Our findings demonstrate that blockchain-based audit trails are a powerful tool for converting opaque AI decisions into transparent, verifiable, and immutable records. We have shown not only the feasibility of this approach, but also its value for governance, regulation, and operational integrity. As AI and IoT continue to evolve, we foresee that algorithmic audit systems will become as essential as financial accounting systems—mandatory for operational trust. This work lays the foundation for such a future, and we invite both academic and industry stakeholders to extend, adapt, and implement these ideas in real-world systems.
Future Work
While this paper establishes the foundational framework, several important directions remain for further research and development including the integration of explainable AI (XAI) techniques so that not only the outcomes but also the rationale behind AI decisions can be logged. This shift—from “black box” to “glass box” audit trails—could involve storing key features, decision rules, or links to external explanation artifacts. Such enhancements would need to balance information richness against blockchain storage constraints.
To scale the system for high-frequency decision environments, we plan to explore layer-2 scaling solutions tailored for IoT, such as state channels or rollups. These approaches allow decisions to be processed off-chain while periodically anchoring summaries to the main blockchain for security and auditability.
Cross-domain interoperability is another promising area. Linking AI decision logs in IoT with those from other domains (e.g., smart city infrastructure, industrial automation) could enable end-to-end auditing across complex ecosystems. A key next step is the development and deployment of a functioning prototype based on our framework. This would allow for the real-world validation of system assumptions, performance metrics, and integration with domain-specific workflows (e.g., in smart healthcare). Our current work provides the conceptual and architectural groundwork for such an implementation.

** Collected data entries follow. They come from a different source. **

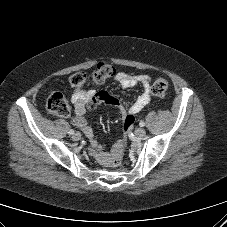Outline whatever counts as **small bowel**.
Instances as JSON below:
<instances>
[{
  "instance_id": "c3829d8e",
  "label": "small bowel",
  "mask_w": 227,
  "mask_h": 227,
  "mask_svg": "<svg viewBox=\"0 0 227 227\" xmlns=\"http://www.w3.org/2000/svg\"><path fill=\"white\" fill-rule=\"evenodd\" d=\"M115 80L123 88H131L136 85H140L142 87L143 92L137 97L130 107L124 108L116 98L110 96L106 92L94 94L92 91H78L75 92L71 98L74 105L73 120L89 139L90 152L96 157L98 162L104 166H108L110 164L112 157L118 150H123L125 146V138L118 140L110 150H107L104 146L98 144L85 114L87 104L90 108H94L102 102L117 106L121 111L123 123H125L127 117L134 116L151 101V78L149 75H132L126 72H119L116 75Z\"/></svg>"
}]
</instances>
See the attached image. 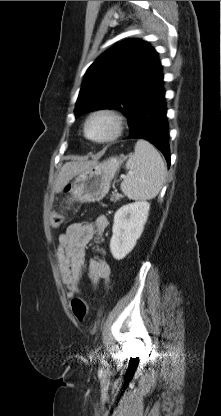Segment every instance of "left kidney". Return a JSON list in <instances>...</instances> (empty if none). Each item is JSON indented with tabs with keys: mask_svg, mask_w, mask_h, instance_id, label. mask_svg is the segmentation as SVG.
Segmentation results:
<instances>
[{
	"mask_svg": "<svg viewBox=\"0 0 221 416\" xmlns=\"http://www.w3.org/2000/svg\"><path fill=\"white\" fill-rule=\"evenodd\" d=\"M150 204L146 201L129 203L120 207L114 215L110 250L121 260L129 254L140 238L148 219Z\"/></svg>",
	"mask_w": 221,
	"mask_h": 416,
	"instance_id": "left-kidney-1",
	"label": "left kidney"
}]
</instances>
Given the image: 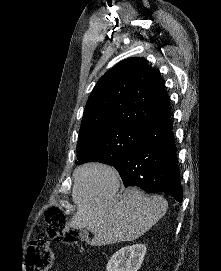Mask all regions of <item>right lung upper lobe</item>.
<instances>
[{
	"label": "right lung upper lobe",
	"instance_id": "obj_1",
	"mask_svg": "<svg viewBox=\"0 0 221 271\" xmlns=\"http://www.w3.org/2000/svg\"><path fill=\"white\" fill-rule=\"evenodd\" d=\"M169 97L157 69L144 58L124 60L102 76L88 98L79 136L109 126L147 129L170 116Z\"/></svg>",
	"mask_w": 221,
	"mask_h": 271
}]
</instances>
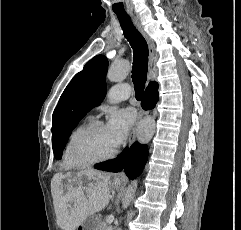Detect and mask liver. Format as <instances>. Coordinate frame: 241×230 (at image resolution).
<instances>
[{
    "mask_svg": "<svg viewBox=\"0 0 241 230\" xmlns=\"http://www.w3.org/2000/svg\"><path fill=\"white\" fill-rule=\"evenodd\" d=\"M82 175L90 176L92 181L86 185L78 182V186H74L71 180L77 181ZM109 181L110 174L93 169L83 170L74 177L56 173L51 191L58 225L63 230H76L86 217L104 209L110 199Z\"/></svg>",
    "mask_w": 241,
    "mask_h": 230,
    "instance_id": "1",
    "label": "liver"
}]
</instances>
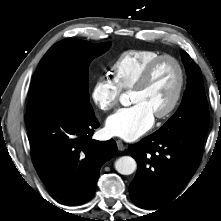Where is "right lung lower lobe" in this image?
Instances as JSON below:
<instances>
[{"label":"right lung lower lobe","mask_w":221,"mask_h":221,"mask_svg":"<svg viewBox=\"0 0 221 221\" xmlns=\"http://www.w3.org/2000/svg\"><path fill=\"white\" fill-rule=\"evenodd\" d=\"M25 123L34 167L49 191L67 204L89 201L101 166L117 150L113 139H92L99 127L95 115L44 109L27 113Z\"/></svg>","instance_id":"1"}]
</instances>
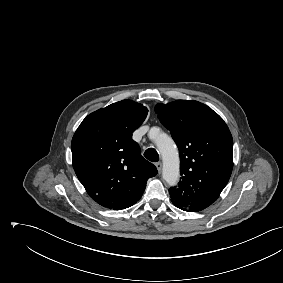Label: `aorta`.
I'll use <instances>...</instances> for the list:
<instances>
[{"label": "aorta", "instance_id": "obj_1", "mask_svg": "<svg viewBox=\"0 0 283 283\" xmlns=\"http://www.w3.org/2000/svg\"><path fill=\"white\" fill-rule=\"evenodd\" d=\"M156 133V136H152ZM150 137L154 139L163 160V178L168 185L174 186L179 179V154L176 144L167 134L161 133L157 128L150 130Z\"/></svg>", "mask_w": 283, "mask_h": 283}]
</instances>
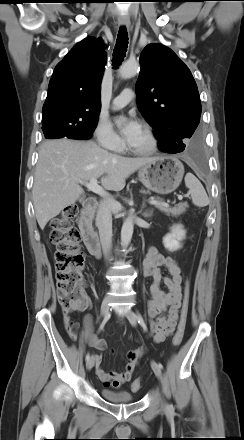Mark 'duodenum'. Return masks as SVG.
I'll return each instance as SVG.
<instances>
[{
    "instance_id": "410a0bca",
    "label": "duodenum",
    "mask_w": 244,
    "mask_h": 440,
    "mask_svg": "<svg viewBox=\"0 0 244 440\" xmlns=\"http://www.w3.org/2000/svg\"><path fill=\"white\" fill-rule=\"evenodd\" d=\"M96 208L97 200L95 198L90 197L85 201L80 214L79 230L89 253L95 257H100V241L92 226Z\"/></svg>"
}]
</instances>
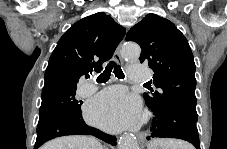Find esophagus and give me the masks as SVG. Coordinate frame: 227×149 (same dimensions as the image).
I'll return each mask as SVG.
<instances>
[{
	"label": "esophagus",
	"mask_w": 227,
	"mask_h": 149,
	"mask_svg": "<svg viewBox=\"0 0 227 149\" xmlns=\"http://www.w3.org/2000/svg\"><path fill=\"white\" fill-rule=\"evenodd\" d=\"M114 60L117 62V63H123V59L121 57V45H118V47L116 48L115 50V53H114ZM138 138H137V141L138 142H145L146 141V135L144 132H139L137 134Z\"/></svg>",
	"instance_id": "esophagus-1"
}]
</instances>
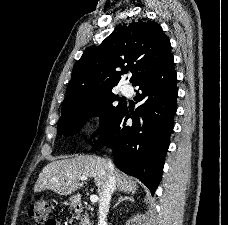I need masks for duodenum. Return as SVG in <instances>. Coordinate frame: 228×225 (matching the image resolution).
Returning <instances> with one entry per match:
<instances>
[{
  "label": "duodenum",
  "instance_id": "obj_1",
  "mask_svg": "<svg viewBox=\"0 0 228 225\" xmlns=\"http://www.w3.org/2000/svg\"><path fill=\"white\" fill-rule=\"evenodd\" d=\"M71 204H72V207L76 210V211H82L83 210V204L80 200V198L78 197H73L72 200H71Z\"/></svg>",
  "mask_w": 228,
  "mask_h": 225
}]
</instances>
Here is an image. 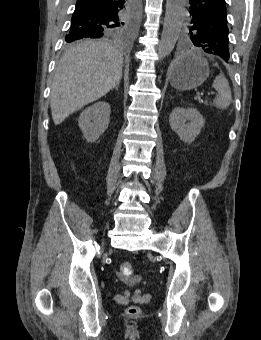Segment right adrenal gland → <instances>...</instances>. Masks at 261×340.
Instances as JSON below:
<instances>
[{"mask_svg":"<svg viewBox=\"0 0 261 340\" xmlns=\"http://www.w3.org/2000/svg\"><path fill=\"white\" fill-rule=\"evenodd\" d=\"M120 82L116 85L115 89L118 90Z\"/></svg>","mask_w":261,"mask_h":340,"instance_id":"1","label":"right adrenal gland"}]
</instances>
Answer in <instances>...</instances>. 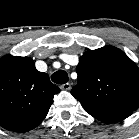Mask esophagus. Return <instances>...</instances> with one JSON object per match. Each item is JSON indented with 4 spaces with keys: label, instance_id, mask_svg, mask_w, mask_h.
I'll list each match as a JSON object with an SVG mask.
<instances>
[{
    "label": "esophagus",
    "instance_id": "esophagus-1",
    "mask_svg": "<svg viewBox=\"0 0 139 139\" xmlns=\"http://www.w3.org/2000/svg\"><path fill=\"white\" fill-rule=\"evenodd\" d=\"M60 88L62 90H70L71 89V85L69 83H65V84L61 85Z\"/></svg>",
    "mask_w": 139,
    "mask_h": 139
}]
</instances>
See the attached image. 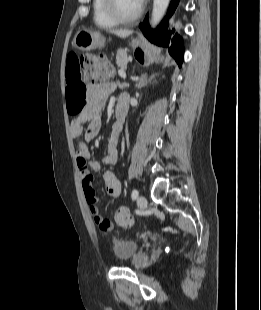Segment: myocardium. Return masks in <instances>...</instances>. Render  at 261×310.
Listing matches in <instances>:
<instances>
[{"instance_id":"myocardium-1","label":"myocardium","mask_w":261,"mask_h":310,"mask_svg":"<svg viewBox=\"0 0 261 310\" xmlns=\"http://www.w3.org/2000/svg\"><path fill=\"white\" fill-rule=\"evenodd\" d=\"M103 9L108 17L118 24H128L138 20L143 12L142 5L138 11L131 16H123L117 9L115 0H102Z\"/></svg>"}]
</instances>
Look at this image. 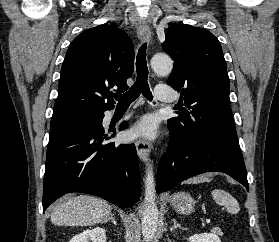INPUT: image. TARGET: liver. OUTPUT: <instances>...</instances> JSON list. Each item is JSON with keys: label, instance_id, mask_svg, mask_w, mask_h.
<instances>
[{"label": "liver", "instance_id": "obj_1", "mask_svg": "<svg viewBox=\"0 0 279 242\" xmlns=\"http://www.w3.org/2000/svg\"><path fill=\"white\" fill-rule=\"evenodd\" d=\"M205 181L203 177L190 182ZM111 206L104 200L89 195H68L54 205L51 222L58 226H86L103 223L111 214Z\"/></svg>", "mask_w": 279, "mask_h": 242}]
</instances>
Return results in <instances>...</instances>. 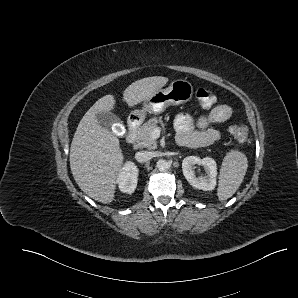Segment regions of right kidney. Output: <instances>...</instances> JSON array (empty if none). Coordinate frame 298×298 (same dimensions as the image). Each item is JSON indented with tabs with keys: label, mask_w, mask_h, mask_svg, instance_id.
Segmentation results:
<instances>
[{
	"label": "right kidney",
	"mask_w": 298,
	"mask_h": 298,
	"mask_svg": "<svg viewBox=\"0 0 298 298\" xmlns=\"http://www.w3.org/2000/svg\"><path fill=\"white\" fill-rule=\"evenodd\" d=\"M138 173L139 170L135 163L126 161L117 179L121 192L132 194L135 191L137 187Z\"/></svg>",
	"instance_id": "1"
}]
</instances>
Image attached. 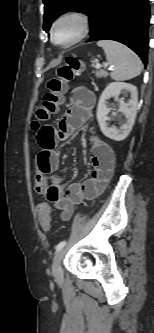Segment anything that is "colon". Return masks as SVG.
I'll use <instances>...</instances> for the list:
<instances>
[{
  "instance_id": "1",
  "label": "colon",
  "mask_w": 154,
  "mask_h": 333,
  "mask_svg": "<svg viewBox=\"0 0 154 333\" xmlns=\"http://www.w3.org/2000/svg\"><path fill=\"white\" fill-rule=\"evenodd\" d=\"M83 70V63L73 57L66 60L65 64L58 67L54 77L47 82V92L43 102L36 108L35 119L32 122L34 130L39 129L42 123L56 114L64 101L67 84ZM36 214L41 227L48 230L52 220V208L48 202L36 206Z\"/></svg>"
}]
</instances>
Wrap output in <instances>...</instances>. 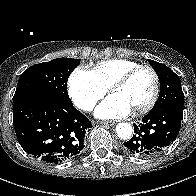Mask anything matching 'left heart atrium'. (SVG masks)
<instances>
[{
    "mask_svg": "<svg viewBox=\"0 0 196 196\" xmlns=\"http://www.w3.org/2000/svg\"><path fill=\"white\" fill-rule=\"evenodd\" d=\"M131 111L125 102L110 95L96 108L95 115L101 119H116L129 115Z\"/></svg>",
    "mask_w": 196,
    "mask_h": 196,
    "instance_id": "1",
    "label": "left heart atrium"
}]
</instances>
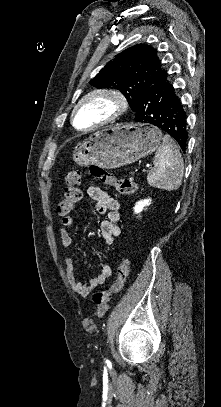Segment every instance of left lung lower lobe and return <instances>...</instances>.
Segmentation results:
<instances>
[{"label":"left lung lower lobe","mask_w":221,"mask_h":407,"mask_svg":"<svg viewBox=\"0 0 221 407\" xmlns=\"http://www.w3.org/2000/svg\"><path fill=\"white\" fill-rule=\"evenodd\" d=\"M138 100L135 121L161 128L171 135L184 151L188 139L186 113L167 73L146 86Z\"/></svg>","instance_id":"1"}]
</instances>
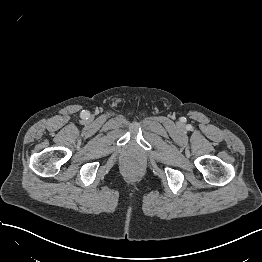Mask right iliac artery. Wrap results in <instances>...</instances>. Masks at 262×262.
Returning <instances> with one entry per match:
<instances>
[{"instance_id": "right-iliac-artery-1", "label": "right iliac artery", "mask_w": 262, "mask_h": 262, "mask_svg": "<svg viewBox=\"0 0 262 262\" xmlns=\"http://www.w3.org/2000/svg\"><path fill=\"white\" fill-rule=\"evenodd\" d=\"M88 115H89V113H88V112H86V113H85V116H88Z\"/></svg>"}]
</instances>
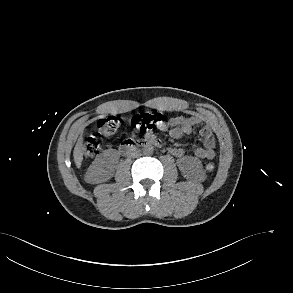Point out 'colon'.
<instances>
[{"mask_svg":"<svg viewBox=\"0 0 293 293\" xmlns=\"http://www.w3.org/2000/svg\"><path fill=\"white\" fill-rule=\"evenodd\" d=\"M165 122V115L158 112H142L133 115L129 124L134 129L145 132L158 128ZM122 120L118 116H107L97 121L96 129L87 136L83 145V156L92 159L98 155L102 148V138L114 134L121 126ZM213 163L205 165L206 172L214 170Z\"/></svg>","mask_w":293,"mask_h":293,"instance_id":"5ec220e1","label":"colon"}]
</instances>
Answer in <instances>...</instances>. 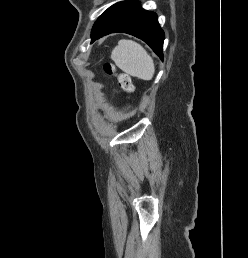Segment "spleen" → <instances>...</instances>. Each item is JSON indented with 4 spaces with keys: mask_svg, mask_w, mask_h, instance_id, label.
Returning <instances> with one entry per match:
<instances>
[{
    "mask_svg": "<svg viewBox=\"0 0 248 258\" xmlns=\"http://www.w3.org/2000/svg\"><path fill=\"white\" fill-rule=\"evenodd\" d=\"M111 59L125 73L149 81L155 73L152 57L139 43L122 39L111 53Z\"/></svg>",
    "mask_w": 248,
    "mask_h": 258,
    "instance_id": "1",
    "label": "spleen"
}]
</instances>
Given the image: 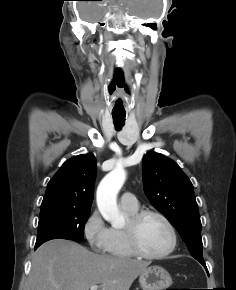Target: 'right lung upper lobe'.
I'll return each instance as SVG.
<instances>
[{
  "label": "right lung upper lobe",
  "mask_w": 236,
  "mask_h": 290,
  "mask_svg": "<svg viewBox=\"0 0 236 290\" xmlns=\"http://www.w3.org/2000/svg\"><path fill=\"white\" fill-rule=\"evenodd\" d=\"M96 158L82 154L68 159L49 181L41 210H88L93 202Z\"/></svg>",
  "instance_id": "obj_1"
}]
</instances>
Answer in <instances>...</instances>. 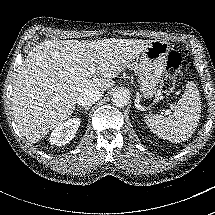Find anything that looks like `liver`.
<instances>
[{
	"label": "liver",
	"instance_id": "obj_1",
	"mask_svg": "<svg viewBox=\"0 0 215 215\" xmlns=\"http://www.w3.org/2000/svg\"><path fill=\"white\" fill-rule=\"evenodd\" d=\"M150 44V40L106 38L36 45L22 62L12 92L19 131L36 143L73 113L80 94L109 90L115 84L112 78Z\"/></svg>",
	"mask_w": 215,
	"mask_h": 215
}]
</instances>
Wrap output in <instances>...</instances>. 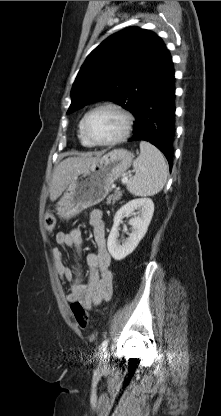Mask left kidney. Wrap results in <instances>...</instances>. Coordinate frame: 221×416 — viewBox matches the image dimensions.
<instances>
[{
    "label": "left kidney",
    "mask_w": 221,
    "mask_h": 416,
    "mask_svg": "<svg viewBox=\"0 0 221 416\" xmlns=\"http://www.w3.org/2000/svg\"><path fill=\"white\" fill-rule=\"evenodd\" d=\"M153 213L154 203L149 198L131 200L116 212L107 241L108 251L115 260H122L135 250L148 230ZM129 214L134 215L129 221L132 232L127 239L119 241L118 227L123 217Z\"/></svg>",
    "instance_id": "5707ae66"
}]
</instances>
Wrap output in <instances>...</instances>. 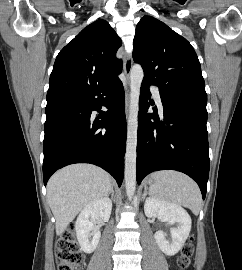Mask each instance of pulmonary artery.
Returning <instances> with one entry per match:
<instances>
[{
  "label": "pulmonary artery",
  "mask_w": 242,
  "mask_h": 270,
  "mask_svg": "<svg viewBox=\"0 0 242 270\" xmlns=\"http://www.w3.org/2000/svg\"><path fill=\"white\" fill-rule=\"evenodd\" d=\"M151 91H152V94L156 100V103H157L159 109L162 110L163 106H162V101H161V97H160V93H159V88L157 86L151 85Z\"/></svg>",
  "instance_id": "1"
}]
</instances>
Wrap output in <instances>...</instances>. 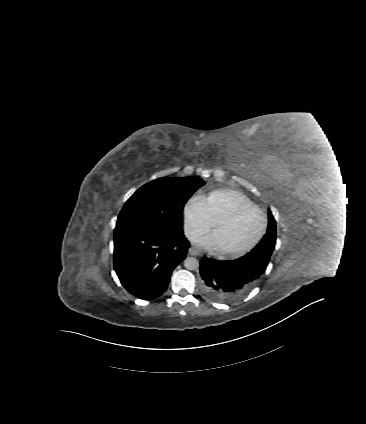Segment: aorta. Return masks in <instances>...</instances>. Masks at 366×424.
I'll list each match as a JSON object with an SVG mask.
<instances>
[{
	"instance_id": "762f6f07",
	"label": "aorta",
	"mask_w": 366,
	"mask_h": 424,
	"mask_svg": "<svg viewBox=\"0 0 366 424\" xmlns=\"http://www.w3.org/2000/svg\"><path fill=\"white\" fill-rule=\"evenodd\" d=\"M184 266L188 270H196L199 268V261L195 257H187L184 261Z\"/></svg>"
}]
</instances>
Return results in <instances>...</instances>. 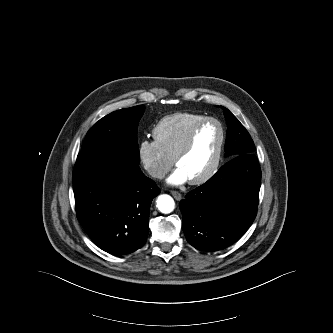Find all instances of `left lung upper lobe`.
<instances>
[{
  "mask_svg": "<svg viewBox=\"0 0 333 333\" xmlns=\"http://www.w3.org/2000/svg\"><path fill=\"white\" fill-rule=\"evenodd\" d=\"M222 108L228 125L224 148L226 156L232 158L241 154L254 153L255 145L247 130L227 108Z\"/></svg>",
  "mask_w": 333,
  "mask_h": 333,
  "instance_id": "1",
  "label": "left lung upper lobe"
}]
</instances>
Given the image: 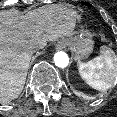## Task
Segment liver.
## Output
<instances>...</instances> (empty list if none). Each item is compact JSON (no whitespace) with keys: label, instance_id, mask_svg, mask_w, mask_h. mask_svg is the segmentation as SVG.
<instances>
[{"label":"liver","instance_id":"1","mask_svg":"<svg viewBox=\"0 0 117 117\" xmlns=\"http://www.w3.org/2000/svg\"><path fill=\"white\" fill-rule=\"evenodd\" d=\"M79 14L59 4L22 15L0 11V103L16 99L23 90L33 53L47 42L73 35Z\"/></svg>","mask_w":117,"mask_h":117}]
</instances>
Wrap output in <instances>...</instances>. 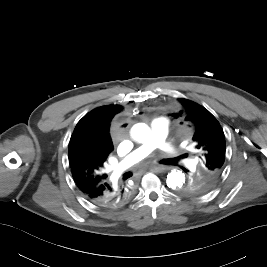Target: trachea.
I'll use <instances>...</instances> for the list:
<instances>
[{
	"mask_svg": "<svg viewBox=\"0 0 267 267\" xmlns=\"http://www.w3.org/2000/svg\"><path fill=\"white\" fill-rule=\"evenodd\" d=\"M176 162H177L176 159H167V160H165V163H167V164H175Z\"/></svg>",
	"mask_w": 267,
	"mask_h": 267,
	"instance_id": "3493384b",
	"label": "trachea"
}]
</instances>
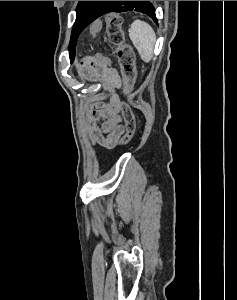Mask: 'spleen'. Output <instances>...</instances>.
Returning a JSON list of instances; mask_svg holds the SVG:
<instances>
[{"label":"spleen","instance_id":"spleen-1","mask_svg":"<svg viewBox=\"0 0 237 300\" xmlns=\"http://www.w3.org/2000/svg\"><path fill=\"white\" fill-rule=\"evenodd\" d=\"M128 33L142 61L149 63L153 57V49L156 43V35L152 27L144 21H134L128 29Z\"/></svg>","mask_w":237,"mask_h":300}]
</instances>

Finally, future enhancements could include continuous device authentication, such as biometric verification mechanisms, to ensure that only legitimate devices log decisions. This would further strengthen the integrity of the audit trail. The framework could also be extended to emerging domains such as space-based IoT, where trust and communication resilience are critical.
Through these future explorations, we aim to evolve this work into a fully deployable, real-world solution for accountable and transparent AI in IoT—moving from theory to practice in building intelligent systems that are not only autonomous but also explainable and trustworthy by design.